Context management is first. The model has a fixed context window. Your harness decides what goes in it. At minimum, you need the system prompt, the current task, and the most recent tool results. As sessions get longer, you need compaction — summarising older exchanges to free space for new ones. Claude Code uses git commits as checkpoints and progress files as structured scratchpads. DeepAgents uses a filesystem backend. The Ralph Loop solves it by killing the agent and starting fresh, letting the filesystem carry state.

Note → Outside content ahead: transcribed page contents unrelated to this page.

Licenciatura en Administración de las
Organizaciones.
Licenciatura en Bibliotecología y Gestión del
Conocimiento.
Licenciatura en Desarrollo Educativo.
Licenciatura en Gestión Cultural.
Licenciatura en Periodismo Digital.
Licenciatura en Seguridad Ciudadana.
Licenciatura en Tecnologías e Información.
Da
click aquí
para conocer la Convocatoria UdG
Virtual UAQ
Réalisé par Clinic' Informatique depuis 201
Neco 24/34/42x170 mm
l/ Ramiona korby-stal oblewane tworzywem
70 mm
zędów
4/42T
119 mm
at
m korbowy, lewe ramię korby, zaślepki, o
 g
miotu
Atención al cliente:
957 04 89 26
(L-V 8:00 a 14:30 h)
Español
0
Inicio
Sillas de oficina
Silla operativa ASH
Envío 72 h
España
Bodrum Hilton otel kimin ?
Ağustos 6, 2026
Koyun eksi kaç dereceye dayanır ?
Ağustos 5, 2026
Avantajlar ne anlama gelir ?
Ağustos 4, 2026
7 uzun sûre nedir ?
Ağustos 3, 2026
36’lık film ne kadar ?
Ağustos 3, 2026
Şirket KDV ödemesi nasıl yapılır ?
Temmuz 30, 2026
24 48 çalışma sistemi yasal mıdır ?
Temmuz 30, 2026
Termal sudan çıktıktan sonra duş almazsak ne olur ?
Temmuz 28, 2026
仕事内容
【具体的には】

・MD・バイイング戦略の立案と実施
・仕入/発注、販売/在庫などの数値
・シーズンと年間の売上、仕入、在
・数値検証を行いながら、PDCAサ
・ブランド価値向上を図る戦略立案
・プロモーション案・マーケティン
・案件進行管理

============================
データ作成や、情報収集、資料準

Verification is third, and most often skipped. A production harness does not accept the model's first output blindly. It runs tests, checks formatting, validates against acceptance criteria, and feeds failures back for retry. Böckeler's frameworkdistinguishes computational sensors (linters, test suites, type checkers — deterministic and fast) from inferential sensors (LLM-as-judge, review agents — slower but semantically richer). The combination is powerful: run the fast checks on every change, run the expensive checks before integration.

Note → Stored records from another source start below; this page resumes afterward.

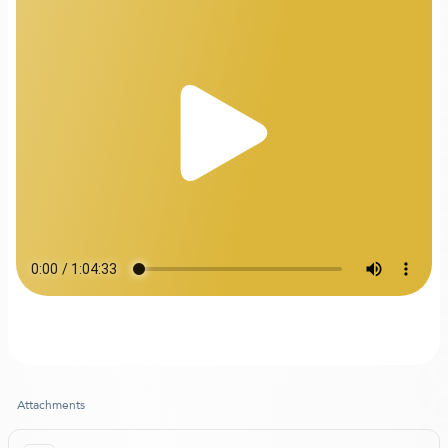
Attachments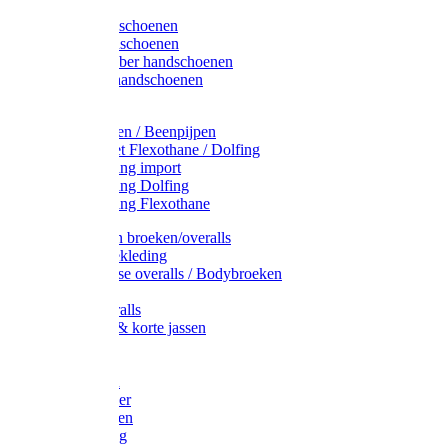
Latex handschoenen
Leren handschoenen
PVC / Rubber handschoenen
Katoenen handschoenen
Display
Plukmouwen / Beenpijpen
Reparatieset Flexothane / Dolfing
Regenkleding import
Regenkleding Dolfing
Regenkleding Flexothane
Toebehoren broeken/overalls
Signalisatiekleding
Amerikaanse overalls / Bodybroeken
Overalls
Kinderoveralls
Stofjassen & korte jassen
Werktruien
T-shirts
Werkjassen
Bodywarmer
Werkbroeken
Zaagkleding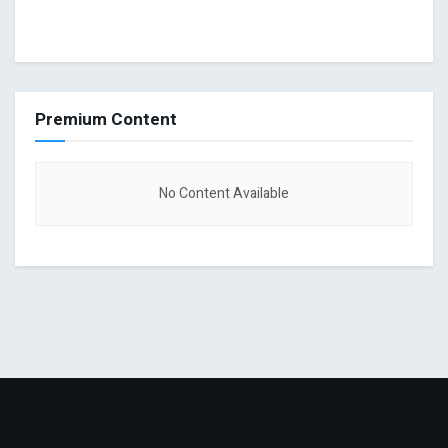
Premium Content
No Content Available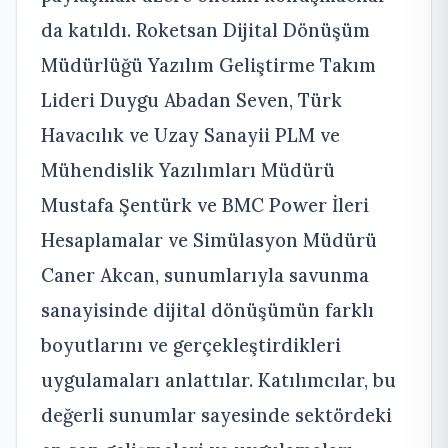
da katıldı. Roketsan Dijital Dönüşüm
Müdürlüğü Yazılım Geliştirme Takım
Lideri Duygu Abadan Seven, Türk
Havacılık ve Uzay Sanayii PLM ve
Mühendislik Yazılımları Müdürü
Mustafa Şentürk ve BMC Power İleri
Hesaplamalar ve Simülasyon Müdürü
Caner Akcan, sunumlarıyla savunma
sanayisinde dijital dönüşümün farklı
boyutlarını ve gerçekleştirdikleri
uygulamaları anlattılar. Katılımcılar, bu
değerli sunumlar sayesinde sektördeki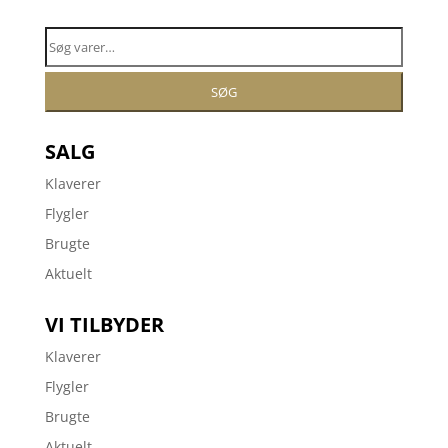
Søg
efter:
SØG
SALG
Klaverer
Flygler
Brugte
Aktuelt
VI TILBYDER
Klaverer
Flygler
Brugte
Aktuelt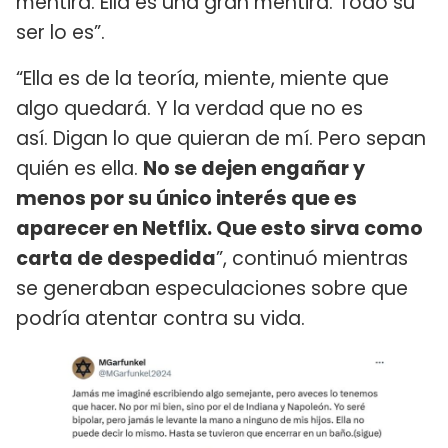
mentira. Ella es una gran mentira. Todo su
ser lo es”.
“Ella es de la teoría, miente, miente que
algo quedará. Y la verdad que no es
así. Digan lo que quieran de mí. Pero sepan
quién es ella.
No se dejen engañar y
menos por su único interés que es
aparecer en Netflix. Que esto sirva como
carta de despedida
”, continuó mientras
se generaban especulaciones sobre que
podría atentar contra su vida.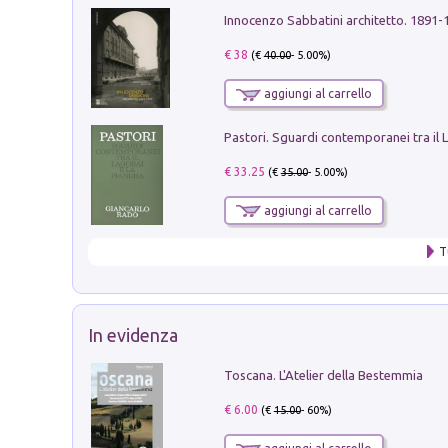
Innocenzo Sabbatini architetto. 1891-
€ 38
(€
40.00
- 5.00%)
aggiungi al carrello
€ 33.25
(€
35.00
- 5.00%)
aggiungi al carrello
T
In evidenza
Toscana. L'Atelier della Bestemmia
€ 6.00
(€
15.00
- 60%)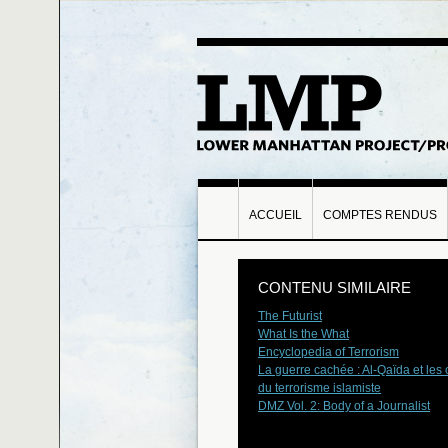
ACCUEIL
COMPTES RENDUS
CONTENU SIMILAIRE
The Futurist
What Is the What
Encyclopedia of Terrorism
La guerre cachée : Al-Qaïda et les 
du terrorisme islamiste
DMZ Vol. 2: Body of a Journalist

Memory and persistence is fourth. If the task spans multiple sessions, the harness needs to persist state that survives context window boundaries. The options range from simple (a progress.txt file that the agent reads at the start of each session) to sophisticated (vector stores, structured databases, cross-session memory systems). The key insight from Anthropic's long-running agent work: give the project memory, not the model. Files, commits, and logs persist. The model's internal state does not.

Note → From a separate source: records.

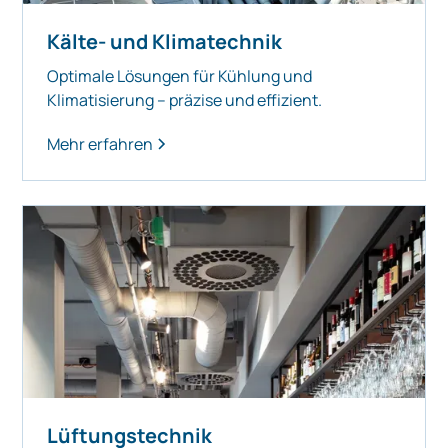
Kälte- und Klimatechnik
Optimale Lösungen für Kühlung und
Klimatisierung – präzise und effizient.
Mehr erfahren
Lüftungstechnik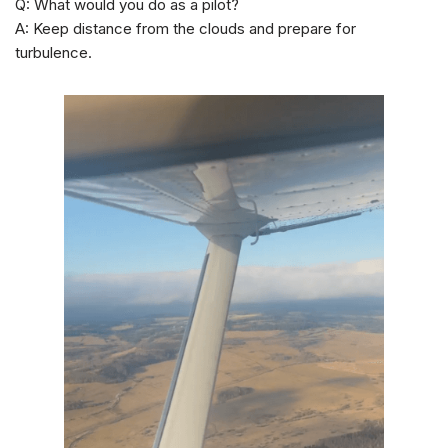
Q: What would you do as a pilot?
A: Keep distance from the clouds and prepare for
turbulence.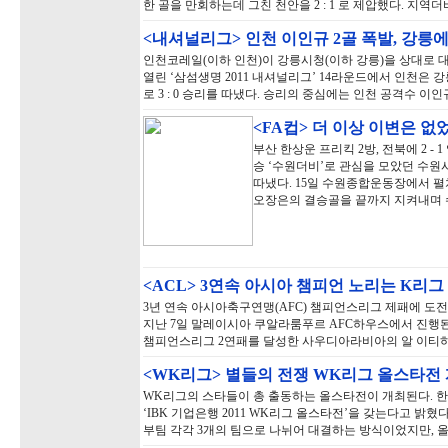
한 골을 만회하는데 그친 천안을 2 : 1 로 제압했다. 지
<내셔널리그> 인천 이인규 2골 폭발, 강릉에 3
인천코레일(이하 인천)이 강릉시청(이하 강릉)을 상대로 
열린 ‘삼섬생명 2011 내셔널리그’ 14라운드에서 인천은 
로 3 : 0 승리를 따냈다. 승리의 중심에는 인천 공격수 이
<FA컵> 더 이상 이변은 없
부산 한상운 프리킥 2방, 전북에 2 - 
승 ‘수원더비’로 관심을 모았던 수
따냈다. 15일 수원종합운동장에서 펼쳐진
오장은의 결승골을 끝까지 지켜내며
<ACL> 3연속 아시아 챔피언 노리는 K리그
3년 연속 아시아축구연맹(AFC) 챔피언스리그 제패에 도전
지난 7일 말레이시아 쿠알라룸푸르 AFC하우스에서 진행된 8강
챔피언스리그 2연패를 달성한 사우디아라비아의 알 이티하드
<WK리그> 별들의 전쟁 WK리그 올스타전
WK리그의 스타들이 총 출동하는 올스타전이 개최된다. 
‘IBK 기업은행 2011 WK리그 올스타전’을 갖는다고 밝
부팀 각각 3개의 팀으로 나뉘어 대결하는 방식이었지만,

Steering is ongoing. Böckeler calls this the human's job: iterating on the harness. When an issue happens multiple times, improve the feedforward controls (rules, instructions, reference docs) and feedback sensors (linters, review agents, structural tests) to prevent it from recurring. The harness is not a one-time build — it is a system that improves over time as you discover what the model gets wrong.

The deeper point

The harness concept is the realisation that model intelligence and system capability are different things, and that the gap between them is where most of the engineering value lives.

This is not a temporary state of affairs that disappears when models get smarter. LangChain's framing is instructive: as models improve, some of what lives in the harness today — planning, self-verification, long-horizon coherence — will get absorbed into the model. But that does not eliminate the harness. It shifts what the harness does. Just as prompt engineering did not disappear when models got better at following instructions, harness engineering will not disappear when models get better at managing their own context. The interface between model and world always requires a system to manage it.

The formula is worth internalising: Agent = Model + Harness. When someone says "I built an agent," they mean they built a harness and pointed it at a model. The model is available to everyone. The harness is where the differentiation lives.